How smartphones are disrupting your sleep decoded
Scientists have uncovered how artificial light from smartphones and computers can disrupt sleep, a finding which may lead to new treatments for migraines, insomnia, jet lag and circadian rhythm disorders.
Researchers at Salk Institute in the US found that certain cells in the eye process ambient light and reset our internal clocks, the daily cycles of physiological processes known as the circadian rhythm.
When these cells are exposed to artificial light late into the night, our internal clocks can get confused, resulting in a host of health issues. The results, published in the journal Cell Reports, may lead to new treatments for migraines, insomnia, jet lag and circadian rhythm disorders.
These disorders have been tied to cognitive dysfunction, cancer, obesity, insulin resistance, metabolic syndrome and more, researchers said. "We are continuously exposed to artificial light, whether from screen time, spending the day indoors or staying awake late at night," said Professor Satchin Panda from Salk Institute.
"This lifestyle causes disruptions to our circadian rhythms and has deleterious consequences on health," Panda said.
The backs of our eyes contain a sensory membrane called the retina, whose innermost layer contains a tiny subpopulation of light-sensitive cells that operate like pixels in a digital camera.
When these cells are exposed to ongoing light, a protein called melanopsin continually regenerates within them, signalling levels of ambient light directly to the brain to regulate consciousness, sleep and alertness. Melanopsin plays a pivotal role in synchronising our internal clock after 10 minutes of illumination and, under bright light, suppresses the hormone melatonin, responsible for regulating sleep.
"Compared to other light-sensing cells in the eye, melanopsin cells respond as long as the light lasts, or even a few seconds longer," said staff scientist Ludovic Mure.
"That's critical because our circadian clocks are designed to respond only to prolonged illumination," Mure said. The researchers used molecular tools to turn on a production of melanopsin in retinal cells in mice.
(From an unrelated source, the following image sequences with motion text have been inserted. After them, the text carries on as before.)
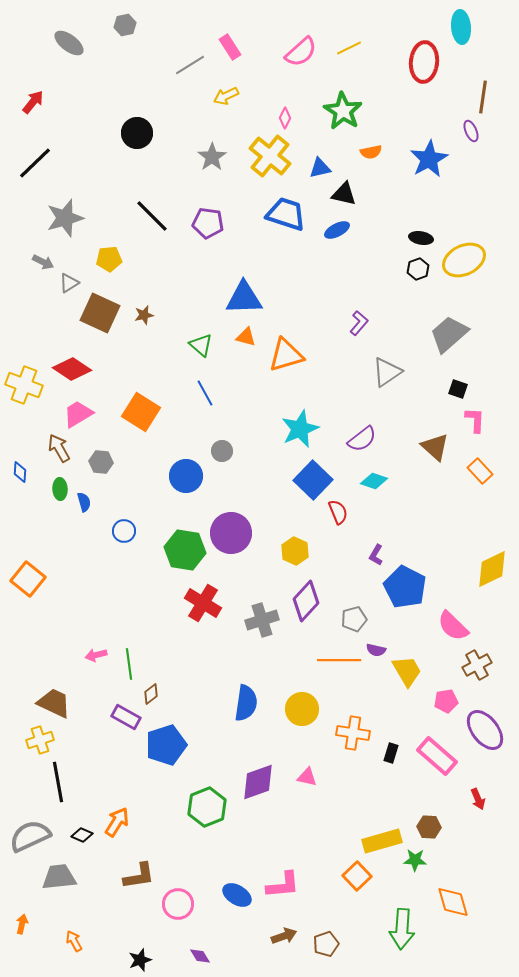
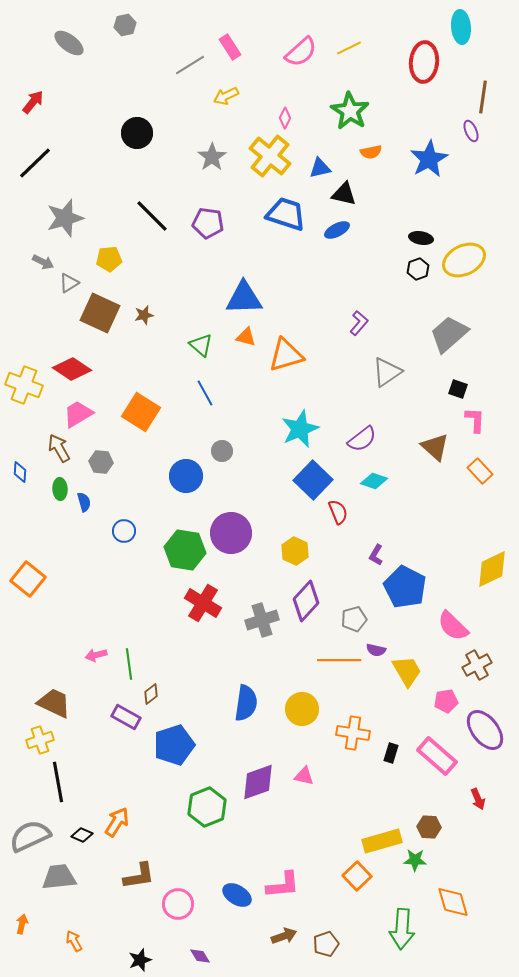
green star at (343, 111): moved 7 px right
blue pentagon at (166, 745): moved 8 px right
pink triangle at (307, 777): moved 3 px left, 1 px up
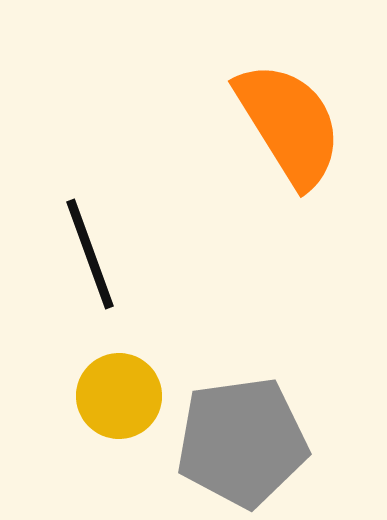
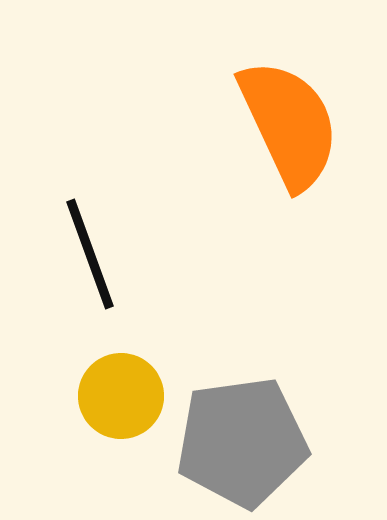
orange semicircle: rotated 7 degrees clockwise
yellow circle: moved 2 px right
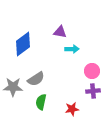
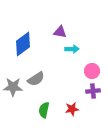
green semicircle: moved 3 px right, 8 px down
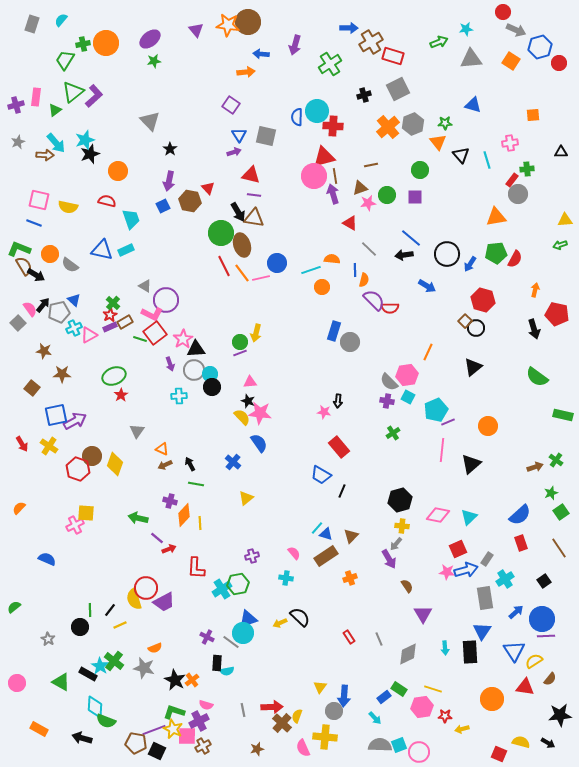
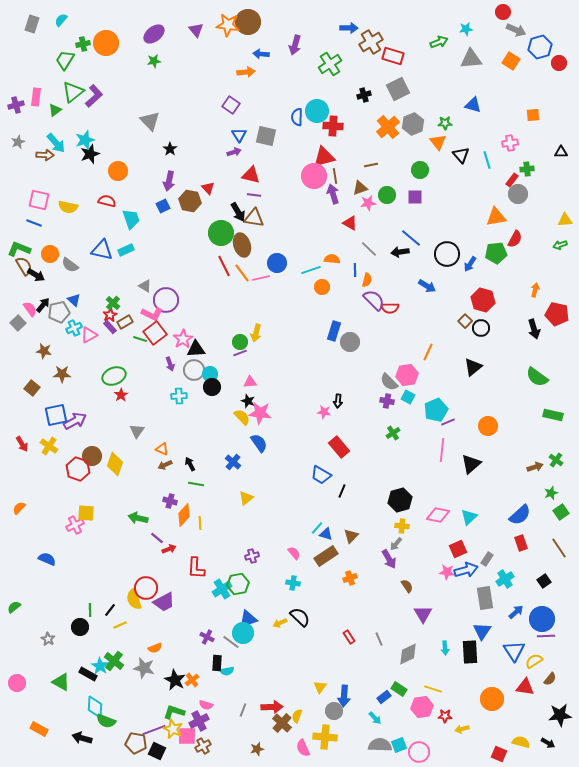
purple ellipse at (150, 39): moved 4 px right, 5 px up
black arrow at (404, 255): moved 4 px left, 3 px up
red semicircle at (515, 259): moved 20 px up
orange semicircle at (364, 280): moved 3 px right
purple rectangle at (110, 327): rotated 72 degrees clockwise
black circle at (476, 328): moved 5 px right
green rectangle at (563, 415): moved 10 px left
cyan cross at (286, 578): moved 7 px right, 5 px down
gray line at (243, 710): rotated 32 degrees clockwise
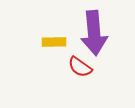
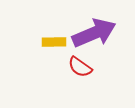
purple arrow: rotated 108 degrees counterclockwise
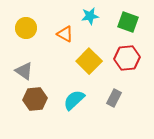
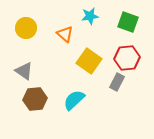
orange triangle: rotated 12 degrees clockwise
yellow square: rotated 10 degrees counterclockwise
gray rectangle: moved 3 px right, 16 px up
They discovered that some of these cells have the ability to sustain light responses when exposed to repeated long pulses of light, while others become desensitised. Conventional wisdom has held that proteins called arrestins, which stop the activity of certain receptors, should halt cells' photosensitive response within seconds of lights coming on.
The researchers were surprised to find that arrestins are in fact necessary for melanopsin to continue responding to prolonged illumination. In mice lacking either version of the arrestin protein (beta-arrestin 1 and beta-arrestin 2), the melanopsin-producing retinal cells failed to sustain their sensitivity to light under prolonged illumination.
The reason, it turns out, is that arrestin helps melanopsin regenerate in the retinal cells. "Our study suggests the two arrestins accomplish regeneration of melanopsin in a peculiar way," Panda said.
"One arrestin does its conventional job of arresting the response, and the other helps the melanopsin protein reload its retinal light-sensing co-factor.
"When these two steps are done in quick succession, the cell appears to respond continuously to light," he said.